The scope of the claims
[Claim 1]
　Chemical composition, in
　　mass%, C: 0.24
　　~ 0.36%, Si: less than%
　　0.40, Mn: 0.20
　　~ 0.45%, S: less than
　　0.020%, P: 0. less than%
　　020,
　　Cr: 0.70 ~ 1.45%, Al: 0.005
　　~ 0.060%, Ti: 0.010% than 0.050% or
　　less, Nb: 0.003 ~ 0.050% , 　　B:
　　　　0.0003 ~ 0.0040%, N: 0.0020 　　~ 0.0080%, Cu: 0 ~ 0.50%, 　　Ni: 0 ~ 0.30%, Mo: 0 ~ 0.050%, 　　V:　　0 ~ 0.050%, 　　Zr: 0 ~ 0.050%, Ca: 0 ~ 0.0050%, and 　　Mg: 0 ~ 0.0050%, contain, the balance being Fe and impurities, 　the following equation <1>, satisfy the relationship Y1, Y2 represented by <2> is represented by the following formula <3>, 　a tensile strength of 750MP Less and, and 　an internal tissue ferrite-pearlite structure, 　the inside tissue, ferrite fraction is 40% or more cold forging for rolling steel bars or rolled wire rod, characterized in that. 　　Y1 = [Mn] × [Cr ] ··· <1>

　　= 0.134 × Y2 (D / 25.4- (0.50 × √ [C])) / (0.50 × √ [C])

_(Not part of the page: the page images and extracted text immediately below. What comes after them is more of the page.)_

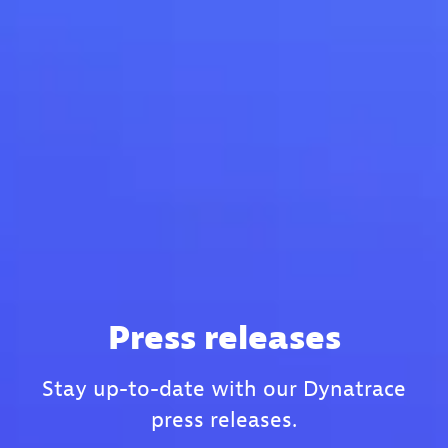
Press releases
Stay up-to-date with our Dynatrace
press releases.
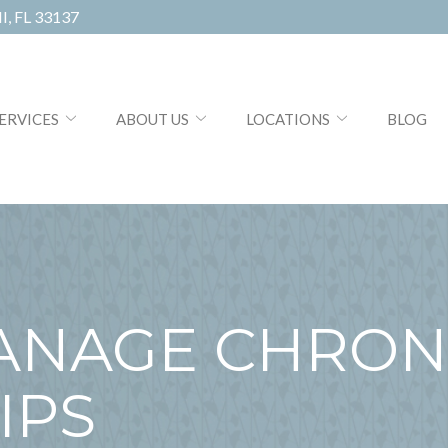
, FL 33137
ERVICES
ABOUT US
LOCATIONS
BLOG
ANAGE CHRON
IPS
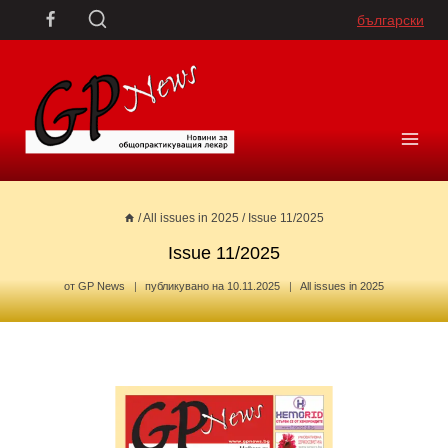
Skip
български
to
content
/
All issues in 2025
/
Issue 11/2025
Issue 11/2025
от
GP News
публикувано на
10.11.2025
All issues in 2025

　　· · · <2> Y1> Y2 · · · <3>
　However, [C] in the formula, [Mn], [Cr] represents the content by mass percent of the respective elements, D is representative of the diameter in mm of the rolled steel bar or rolled wire rod.
[Claim 2]
　The chemical composition, in
　mass%,
　Cu: 0.03 ~
　0.50%, Ni: 0.01 ~ 0.30%, Mo: 0.005 ~ 0.050%, and
　V: 0.0050.050 %
containing at least one member selected from the group consisting of
cold forging for rolling steel bars or rolled wire rod according to claim 1, characterized in that.
[Claim 3]
　The chemical composition, in
　mass%,
　Zr: 0.003 ~ 0.050%, Ca: 0.0005 ~ 0.0050%, and
　Mg: 0.0005 ~ 0.0050%
1 selected from the group consisting of containing more species
cold forging parts for rolling steel bars or rolled wire rod according to claim 1 or 2, characterized in that.